Rebrand And Packaging For Sobrano V Sadu
Eight months, three failed directions, one mascot: “The Hedgehog That Survived”
Sobrano v Sadu is a new apple brand that reimagines how consumers perceive apples—highlighting their diversity, natural taste, and nostalgic charm. The identity centers around a friendly hedgehog mascot and playful packaging details, from apple-seed-shaped handles to bright palettes for each variety, creating a joyful and memorable brand experience.
Insights
- The core strategy answered the client’s blunt feedback (“apples are boring”) with a shelf-stopping mascot: “a hedgehog is wildly fun.” The hedgehog evolved from early “fashion-forward” sharp versions into a confident, lively, friendly character that anchors packaging, web, social, and animations—so people remember the product even if they forget the name.
- The project explored three major directions—“Apples on the tree” (tree-shaped packaging, rejected), “Imperfect apples” (rough, sketchy hand-lettered texture; client liked it, then asked for “more fashionable”), and finally “Who collected them?” which led to the hedgehog and the internal title “The Hedgehog That Survived.”
- A key logo/typography fix: the name “Collected in the Garden” read like a generic label when typeset normally, so the team created a custom typographic element where the letter “V” becomes an apple with seeds, making the mark ownable and distinctive.

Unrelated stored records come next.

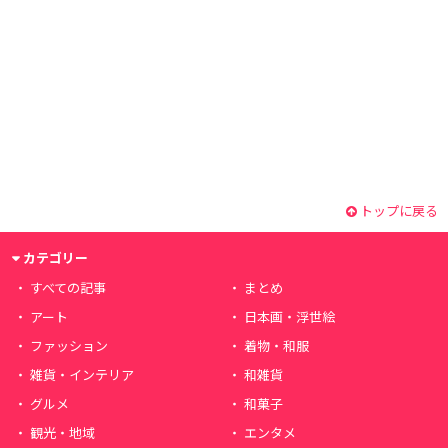
トップに戻る
カテゴリー
すべての記事
まとめ
アート
日本画・浮世絵
ファッション
着物・和服
雑貨・インテリア
和雑貨
グルメ
和菓子
観光・地域
エンタメ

- Packaging details deliberately turn function into story: a new box shape (no longer the team’s “underwear” joke), one-hand-carry handle cutouts shaped like apple seeds (also a nod to a Cyrillic “v Sadu” letterform detail), and variety-specific hedgehog illustrations carrying that exact apple.
- Each variety is treated like a mini narrative + decision aid: bright palette per variety, keywords and serving tips, hedgehog-narrated back-of-pack stories, icons, and a flavor scale/“flavor gradient” to communicate diversity (examples: Granny Smith—childhood fence-hopping; Fuji—post-office escape picnics; Honeycrisp—family waiting for apple pie; Liberty—lying in the grass all day). For larger apples, an oversized-apple illustration includes a joke note from the hedgehog about the heavy carry being “worth it.”